|
|
|
|
|
by dougws
4313 days ago
|
|
Your objections to MongoDB's model seem reasonable, but I don't see any evidence in either this comment or the linked blog post that DocumentDB is better (especially in the absence of benchmarks). What is this "battle-tested distributed systems framework"? Several of your complaints about MongoDB have to do with the interaction between persistence to disk and replication to the network; as the Multi-Paxos algorithm does not specify when data should be written to disk (much less what the format should be), what reason is there to believe that DocumentDB does this any better? I'm totally willing to believe that DocumentDB beats the pants of MongoDB on just about every axis (in fact, that seems pretty likely) but it's going to take some actual numbers and a better description of the internals. |
|
All I can really say is that the replication model provides a significant performance boost over MongoDB in the multiple replica (i.e., production) scenario.
We were using MongoDB at Microsoft for a while (I left MS almost a year ago).

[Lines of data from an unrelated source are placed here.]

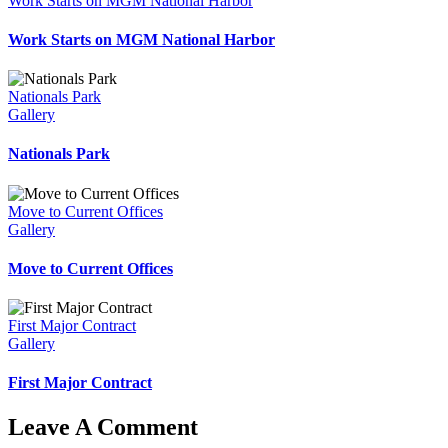
Work Starts on MGM National Harbor
Work Starts on MGM National Harbor
Nationals Park
Gallery
Nationals Park
Move to Current Offices
Gallery
Move to Current Offices
First Major Contract
Gallery
First Major Contract
Leave A Comment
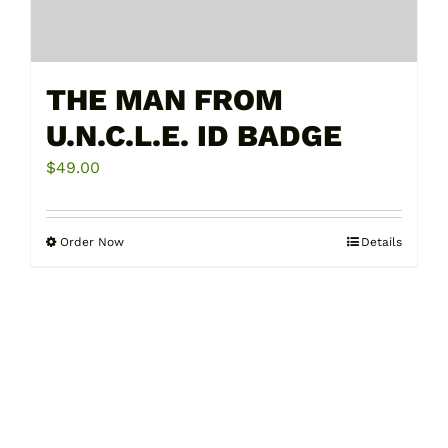
THE MAN FROM
U.N.C.L.E. ID BADGE
$
49.00
Order Now
Details
This
product
has
multiple
variants.
The
options
may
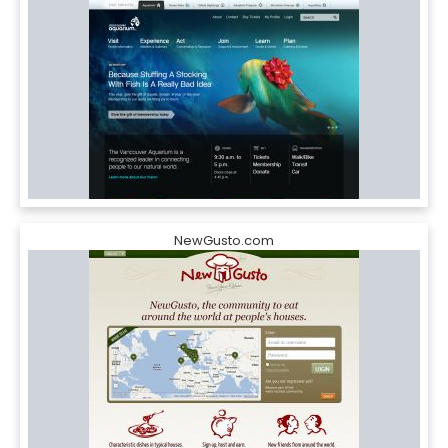
NewGusto.com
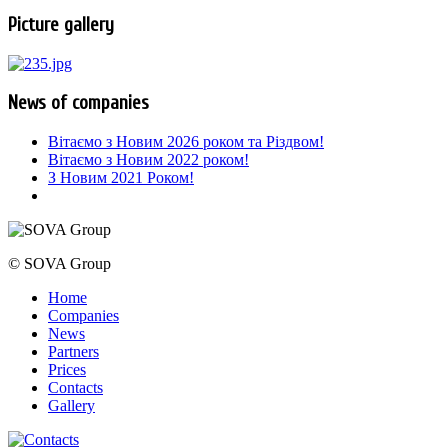
Picture gallery
News of companies
Вітаємо з Новим 2026 роком та Різдвом!
Вітаємо з Новим 2022 роком!
З Новим 2021 Роком!
© SOVA Group
Home
Companies
News
Partners
Prices
Contacts
Gallery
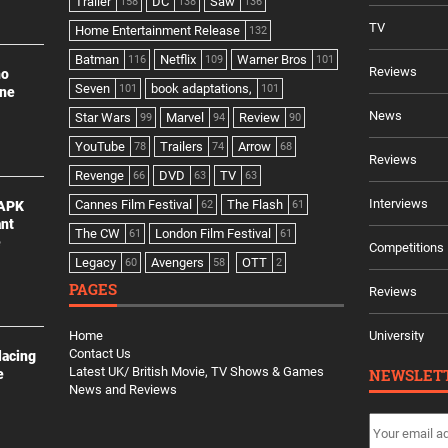
Trailer
DC
Saw
158
138
136
TV
Home Entertainment Release
132
Batman
Netflix
Warner Bros
116
109
101
Reviews
no
Seven
book adaptations,
101
101
ine
News
Star Wars
Marvel
Review
99
94
90
YouTube
Trailers
Arrow
78
74
68
Reviews
Revenge
DVD
TV
66
63
63
Interviews
Cannes Film Festival
The Flash
 APK
62
61
ant
The CW
London Film Festival
61
61
e
Competitions
Legacy
Avengers
OTT
60
58
2
PAGES
Reviews
Home
University
Contact Us
lacing
Latest UK/ British Movie, TV Shows & Games
NEWSLET
e
News and Reviews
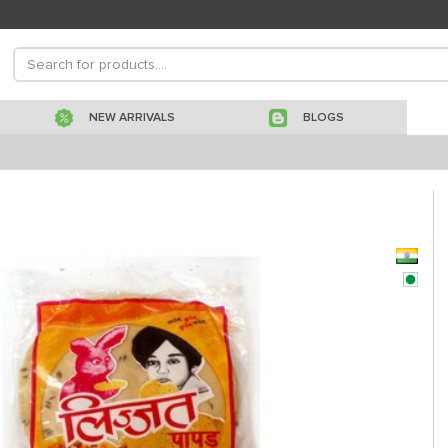
NEW ARRIVALS
BLOGS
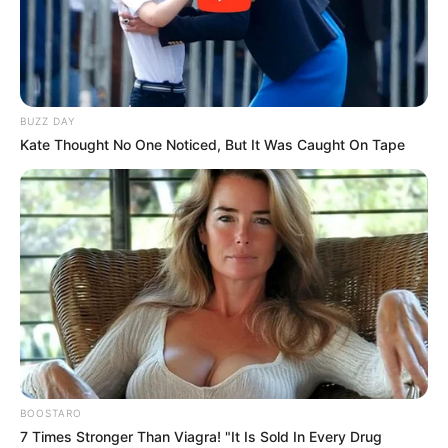
BUZZ DAY
Kate Thought No One Noticed, But It Was Caught On Tape
BALLINA
FUTBOLL BOTA
ITALI/SPANJË/ANGLI/GJERMANI
LA LIGA
Suarez: Disfata ndaj Liverpulit e
rëndë, doja të zhdukesha!
June 14, 2019
Sport Ekspres
Sulmuesi dhe ylli i Barcelonës, Luis Suarez, ka folur për Fox
Sport para fillimit të Copa America. Sulmuesi i Uruguait u
pyet për të mënyrën si reagoi ndaj përmbysjes së
pabesueshme të Liverpulit në gjysmëfinale të Ligës së
BOOSTARO
Kampionëve.
7 Times Stronger Than Viagra! "It Is Sold In Every Drug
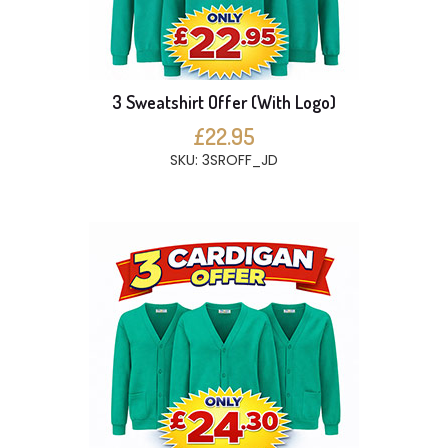
3 Sweatshirt Offer (With Logo)
£22.95
SKU: 3SROFF_JD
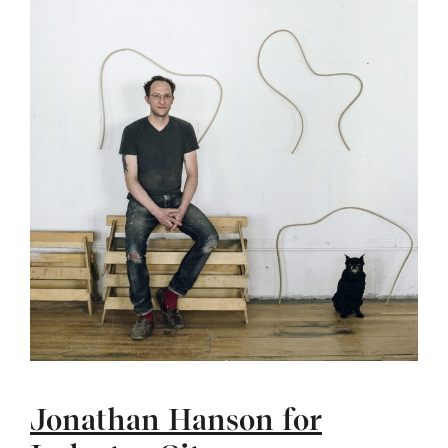
Jonathan Hanson for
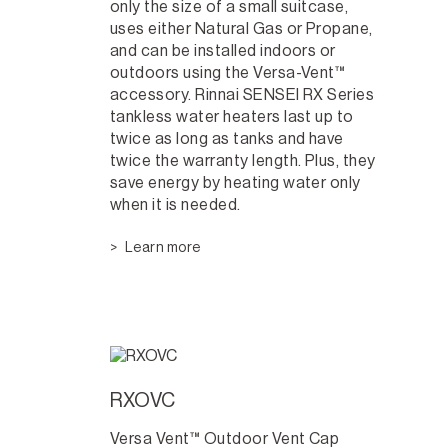
only the size of a small suitcase,
uses either Natural Gas or Propane,
and can be installed indoors or
outdoors using the Versa-Vent™
accessory. Rinnai SENSEI RX Series
tankless water heaters last up to
twice as long as tanks and have
twice the warranty length. Plus, they
save energy by heating water only
when it is needed.
Learn more
RXOVC
Versa Vent™ Outdoor Vent Cap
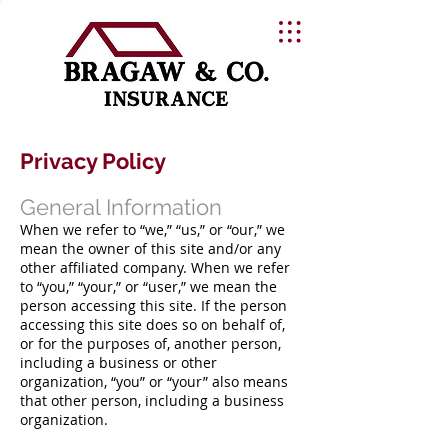
Privacy Policy
General Information
When we refer to “we,” “us,” or “our,” we
mean the owner of this site and/or any
other affiliated company. When we refer
to “you,” “your,” or “user,” we mean the
person accessing this site. If the person
accessing this site does so on behalf of,
or for the purposes of, another person,
including a business or other
organization, “you” or “your” also means
that other person, including a business
organization.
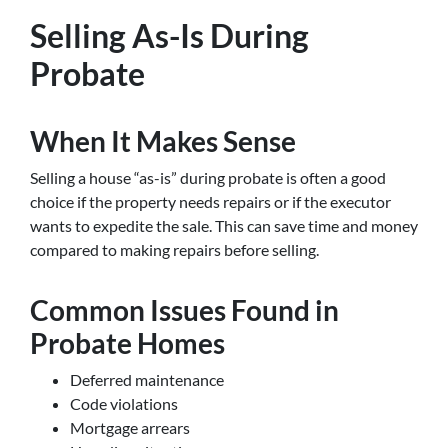
Selling As-Is During
Probate
When It Makes Sense
Selling a house “as-is” during probate is often a good
choice if the property needs repairs or if the executor
wants to expedite the sale. This can save time and money
compared to making repairs before selling.
Common Issues Found in
Probate Homes
Deferred maintenance
Code violations
Mortgage arrears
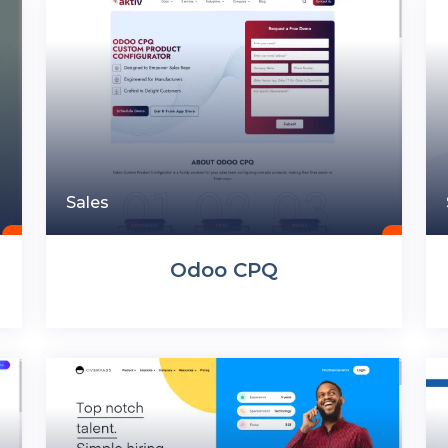
Sales
Odoo CPQ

I was developing a real-time metrics system with it. It was very unstable at our target load (500k increments per minute, high percentage of tomorrow's documents preallocated the day before). We only managed maybe 10% of that with MongoDB, IIRC. Sometimes it would choke and not come back until I restarted the cluster (~30 machines total, I believe. 3 replicas * 10 shards).
We were so sure that MongoDB should be able to handle this scenario, since they talk about it in their documentation. After talking with the MongoDB devs, we came to the conclusion that even though we were issuing increment operations on preallocated documents, MongoDB was:
a) using a global lock on the "local" db used for replication, and
b) "replicating via disk" instead of via the network. In other words, replication requires writing to the journal journal before other members of the replica set have a chance to apply the change and ack back. This results in a loss of concurrency.
The lack of async query support in the C# driver didn't help either.
Eventually we used a replicated, write-back cache which sits atop the framework DocDB uses. Not a fair comparison, but the goal was achieved easily with 1/3rd the hardware. We just backed it onto Azure Table Storage. Our queries were all range queries, which table storage supports.
I can't talk about the framework, unfortunately.